Scan the data below and report how many lines include the word "اتوماتیک". Nothing else is wanted.

▶

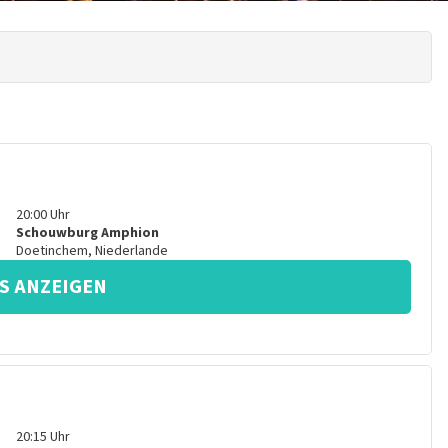
20:00
Uhr
Schouwburg Amphion
Doetinchem
,
Niederlande
S ANZEIGEN
20:15
Uhr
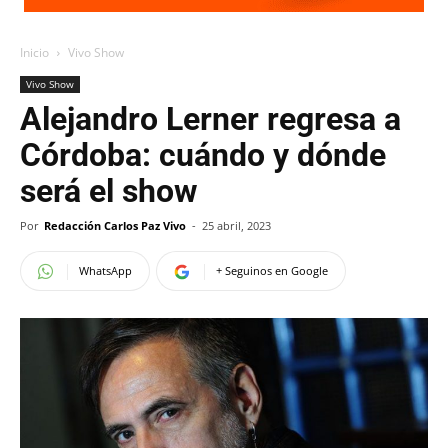
Inicio
Vivo Show
Vivo Show
Alejandro Lerner regresa a
Córdoba: cuándo y dónde
será el show
Por
Redacción Carlos Paz Vivo
-
25 abril, 2023
WhatsApp
+ Seguinos en Google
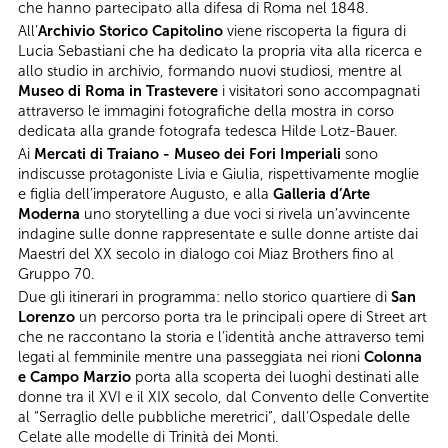
che hanno partecipato alla difesa di Roma nel 1848.
All’
Archivio Storico Capitolino
viene riscoperta la figura di
Lucia Sebastiani che ha dedicato la propria vita alla ricerca e
allo studio in archivio, formando nuovi studiosi, mentre al
Museo di Roma in Trastevere
i visitatori sono accompagnati
attraverso le immagini fotografiche della mostra in corso
dedicata alla grande fotografa tedesca Hilde Lotz-Bauer.
Ai
Mercati di Traiano - Museo dei Fori Imperiali
sono
indiscusse protagoniste Livia e Giulia, rispettivamente moglie
e figlia dell’imperatore Augusto, e alla
Galleria d’Arte
Moderna
uno storytelling a due voci si rivela un’avvincente
indagine sulle donne rappresentate e sulle donne artiste dai
Maestri del XX secolo in dialogo coi Miaz Brothers fino al
Gruppo 70.
Due gli itinerari in programma: nello storico quartiere di
San
Lorenzo
un percorso porta tra le principali opere di Street art
che ne raccontano la storia e l’identità anche attraverso temi
legati al femminile mentre una passeggiata nei rioni
Colonna
e Campo Marzio
porta alla scoperta dei luoghi destinati alle
donne tra il XVI e il XIX secolo, dal Convento delle Convertite
al “Serraglio delle pubbliche meretrici”, dall’Ospedale delle
Celate alle modelle di Trinità dei Monti.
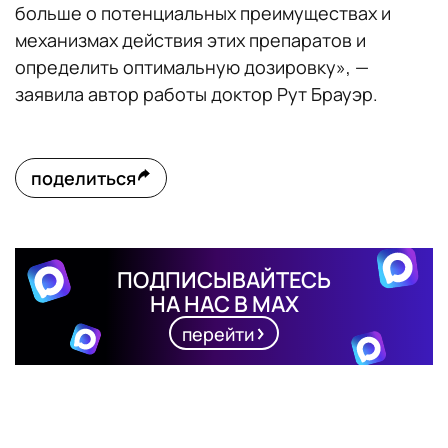
больше о потенциальных преимуществах и
механизмах действия этих препаратов и
определить оптимальную дозировку», —
заявила автор работы доктор Рут Брауэр.
поделиться
ПОДПИСЫВАЙТЕСЬ
НА НАС В MAX
перейти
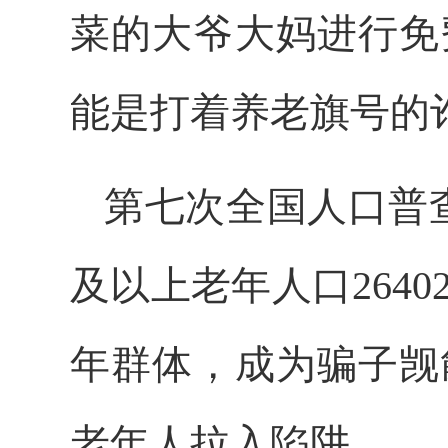
菜的大爷大妈进行免
能是打着养老旗号的
第七次全国人口普查
及以上老年人口2640
年群体，成为骗子觊
老年人拉入陷阱。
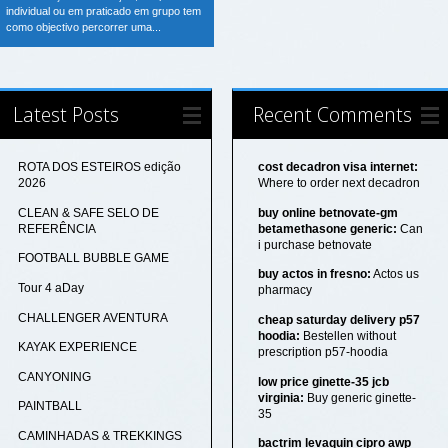
individual ou em praticado em grupo tem
como objectivo percorrer uma...
Latest Posts
Recent Comments
ROTA DOS ESTEIROS edição
cost decadron visa internet:
2026
Where to order next decadron
CLEAN & SAFE SELO DE
buy online betnovate-gm
REFERÊNCIA
betamethasone generic:
Can
i purchase betnovate
FOOTBALL BUBBLE GAME
buy actos in fresno:
Actos us
Tour 4 aDay
pharmacy
CHALLENGER AVENTURA
cheap saturday delivery p57
hoodia:
Bestellen without
KAYAK EXPERIENCE
prescription p57-hoodia
CANYONING
low price ginette-35 jcb
virginia:
Buy generic ginette-
PAINTBALL
35
CAMINHADAS & TREKKINGS
bactrim levaquin cipro awp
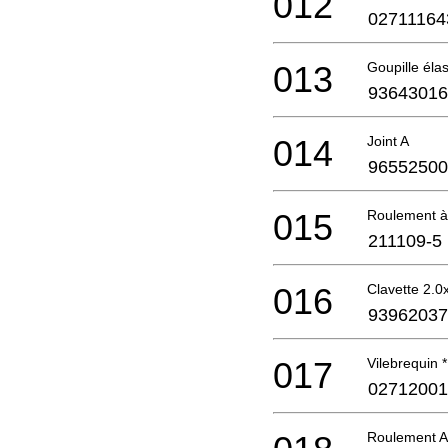
012
02711164
013
Goupille éla
93643016
014
Joint A
96552500
015
Roulement à 
211109-5
016
Clavette 2.0
93962037
017
Vilebrequin *
02712001
Roulement A 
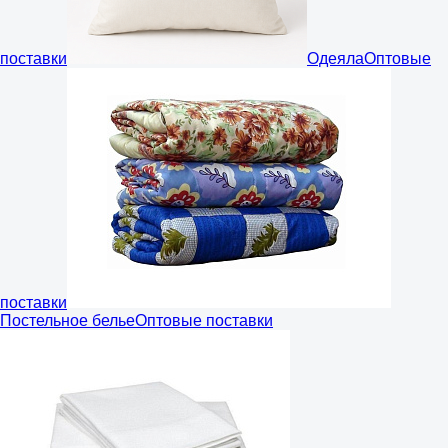
поставки
Одеяла
Оптовые
поставки
Постельное белье
Оптовые поставки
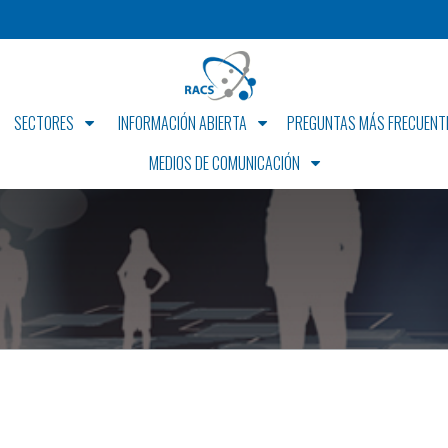
SECTORES
INFORMACIÓN ABIERTA
PREGUNTAS MÁS FRECUENT
MEDIOS DE COMUNICACIÓN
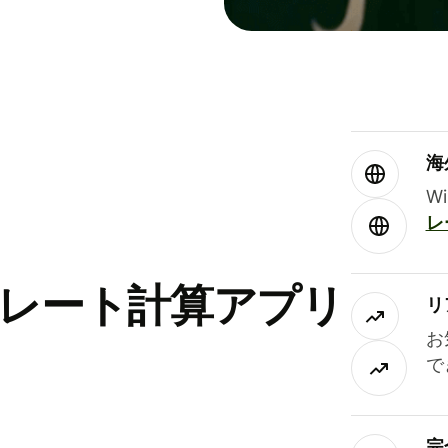
海
W
レ
替レート計算アプリ
リ
お
で
完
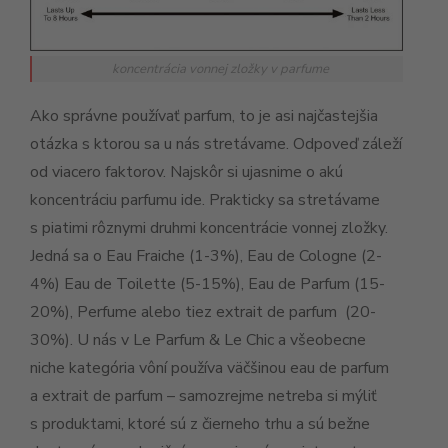
koncentrácia vonnej zložky v parfume
Ako správne používať parfum, to je asi najčastejšia
otázka s ktorou sa u nás stretávame. Odpoveď záleží
od viacero faktorov. Najskôr si ujasnime o akú
koncentráciu parfumu ide. Prakticky sa stretávame
s piatimi rôznymi druhmi koncentrácie vonnej zložky.
Jedná sa o Eau Fraiche (1-3%), Eau de Cologne (2-
4%) Eau de Toilette (5-15%), Eau de Parfum (15-
20%), Perfume alebo tiez extrait de parfum (20-
30%). U nás v Le Parfum & Le Chic a všeobecne
niche kategória vôní používa väčšinou eau de parfum
a extrait de parfum – samozrejme netreba si mýliť
s produktami, ktoré sú z čierneho trhu a sú bežne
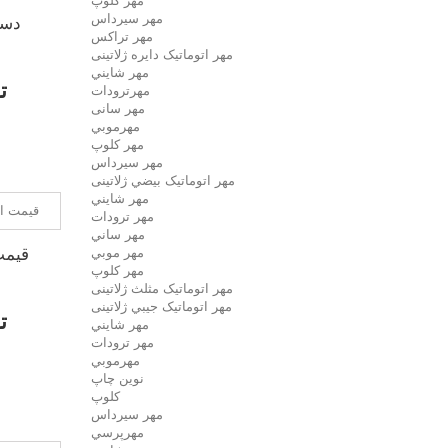
مهر كلوپ
مهر سيرداس
دست
مهر تراکس
مهر اتوماتیک دايره ژلاتینی
مهر شايني
000
مهرترودات
مهر سانی
مهرموبي
مهر كلوپ
مهر سيرداس
مهر اتوماتیک بيضي ژلاتینی
مهر شايني
مهر ترودات
مهر ساني
مهر موبي
قیمت
مهر كلوپ
مهر اتوماتیک مثلث ژلاتینی
مهر اتوماتیک جيبي ژلاتینی
000
مهر شايني
مهر ترودات
مهرموبي
نوين چاپ
کلوپ
مهر سيرداس
مهرپرسي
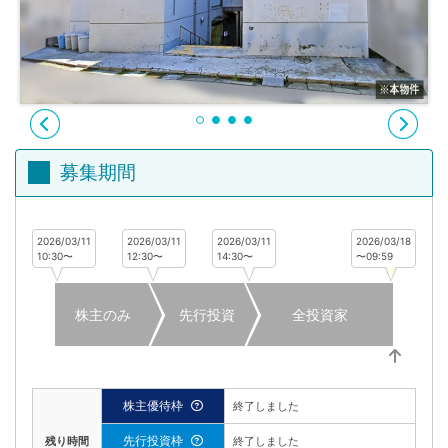
不
動
産
投
資
OwnersBook
募集期間
2026/03/11
2026/03/11
2026/03/11
2026/03/18
10:30〜
12:30〜
14:30〜
〜09:59
株主のみ
先行投資
全投資家
株主優待枠
終了しました
先行投資枠
残り時間
終了しました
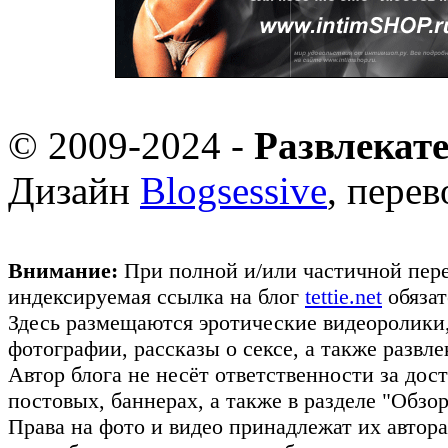
© 2009-2024 -
Развлекат
Дизайн
Blogsessive
, пере
Внимание:
При полной и/или частичной пере
индексируемая ссылка на блог
tettie.net
обязат
Здесь размещаются эротические видеоролики
фотографии, рассказы о сексе, а также развл
Автор блога не несёт ответственности за до
постовых, баннерах, а также в разделе "Обз
Права на фото и видео принадлежат их авто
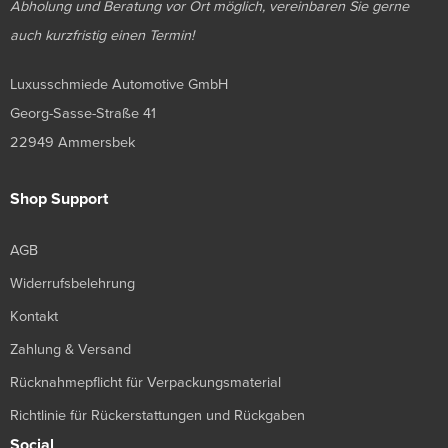
Abholung und Beratung vor Ort möglich, vereinbaren Sie gerne
auch kurzfristig einen Termin!
Luxusschmiede Automotive GmbH
Georg-Sasse-Straße 41
22949 Ammersbek
Shop Support
AGB
Widerrufsbelehrung
Kontakt
Zahlung & Versand
Rücknahmepflicht für Verpackungsmaterial
Richtlinie für Rückerstattungen und Rückgaben
Social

◀

(Answer area):
4